What has been known about this strain is that it takes a droplet with as few as 10 individual viruses in it to become infected.
We’ve got a cold going around Western WA that for the first time in a while hit everyone in my family - no exceptions. This includes my wife who is a school teacher, whose immune system is legendary.
Imagine something with that kind of transmissibility with the lethality of Ebola. It doesn’t have to be airborne to do the kind of damage one would call historical.
What they don’t know, and what NOBODY has talked about:
1. Can a flea that bites and feeds off an infected patient infect someone else?
2. Substitute any pest that feeds on human blood or tissue, and answer the same question?
Plague was carried by fleas. To my way of thinking, it would be so much worse if the answer to either of the above questions was ‘yes’. Worse that it being airborne.
What about mosquitos?
The answer is no. If it were insect borne, the world would have been battling this decades ago. For example, Malaria is much more common and is spread by insects.

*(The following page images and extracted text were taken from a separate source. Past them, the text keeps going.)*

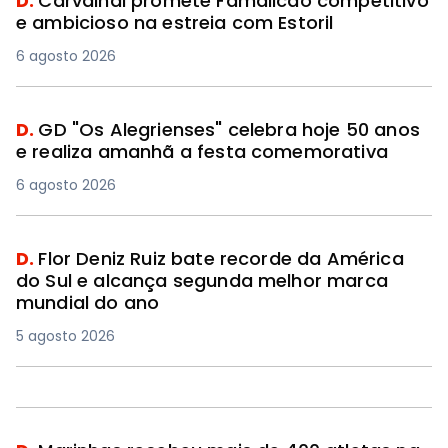
D.
Carvalhal promete Famalicão competitivo
e ambicioso na estreia com Estoril
6 agosto 2026
D.
GD "Os Alegrienses" celebra hoje 50 anos
e realiza amanhã a festa comemorativa
6 agosto 2026
D.
Flor Deniz Ruiz bate recorde da América
do Sul e alcança segunda melhor marca
mundial do ano
5 agosto 2026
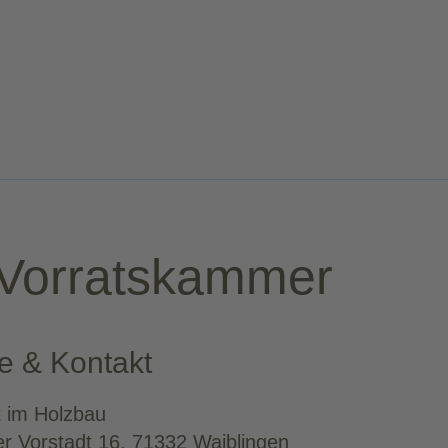
 Vorratskammer
e & Kontakt
 im Holzbau
r Vorstadt 16, 71332 Waiblingen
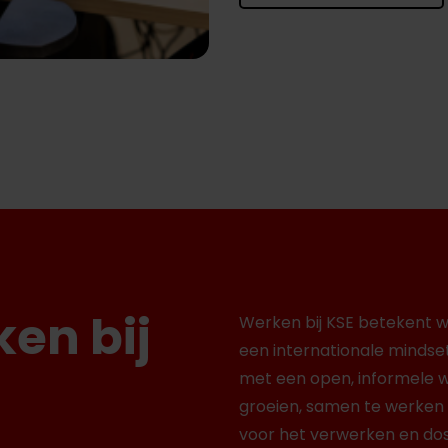
en bij
Werken bij KSE betekent w
een internationale minds
met een open, informele wer
groeien, samen te werken 
voor het verwerken en dos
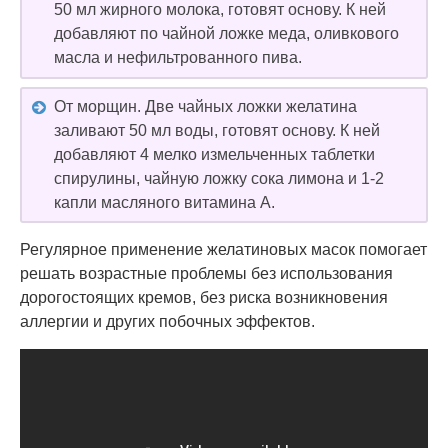
50 мл жирного молока, готовят основу. К ней
добавляют по чайной ложке меда, оливкового
масла и нефильтрованного пива.
От морщин. Две чайных ложки желатина
заливают 50 мл воды, готовят основу. К ней
добавляют 4 мелко измельченных таблетки
спирулины, чайную ложку сока лимона и 1-2
капли масляного витамина А.
Регулярное применение желатиновых масок помогает
решать возрастные проблемы без использования
дорогостоящих кремов, без риска возникновения
аллергии и других побочных эффектов.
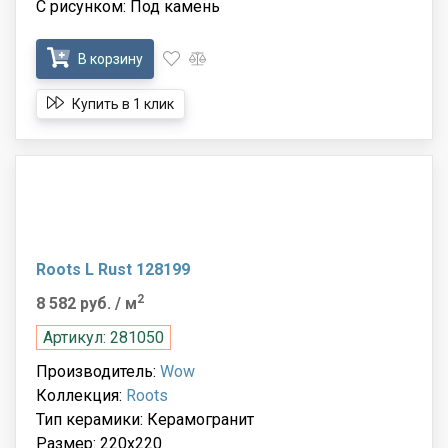
С рисунком: Под камень
В корзину
Купить в 1 клик
Roots L Rust 128199
2
8 582 руб.
/ м
Артикул: 281050
Производитель:
Wow
Коллекция:
Roots
Тип керамики: Керамогранит
Размер: 220x220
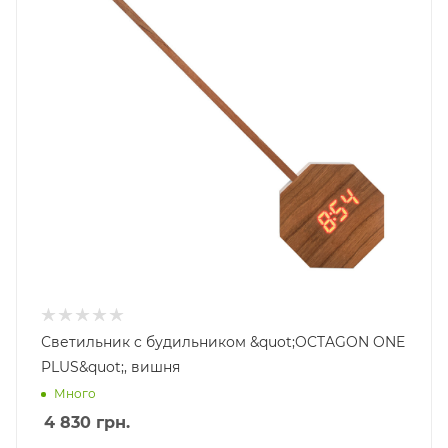
Светильник c будильником &quot;OCTAGON ONE
PLUS&quot;, вишня
Много
4 830
грн.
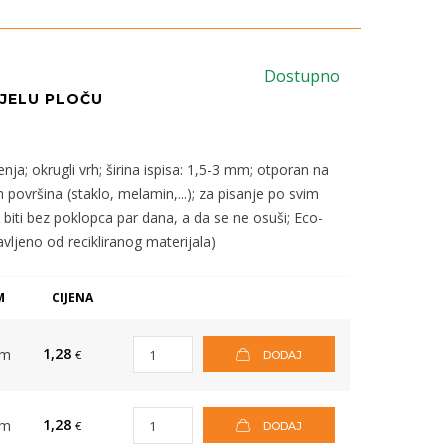
Dostupno
IJELU PLOČU
; okrugli vrh; širina ispisa: 1,5-3 mm; otporan na
ih površina (staklo, melamin,...); za pisanje po svim
 biti bez poklopca par dana, a da se ne osuši; Eco-
vljeno od recikliranog materijala)
M
CIJENA
1,28
om
€
DODAJ
1,28
om
€
DODAJ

Absence of evidence, in this case, is evidence of absence.
Including mosquitoes. They’re still flying heavy up here in Michigan, even after our first frost this week.
Now it may be that polio is much heartier outside the human body than ebola but it is considered to be "highly contagious" and before vaccine there were half a million dead a year worldwide.
So yeah, you're right, nobody is talking about this with any candor. Obviously "it's hard to catch" is bogus and it'd be nice to have some straight answers.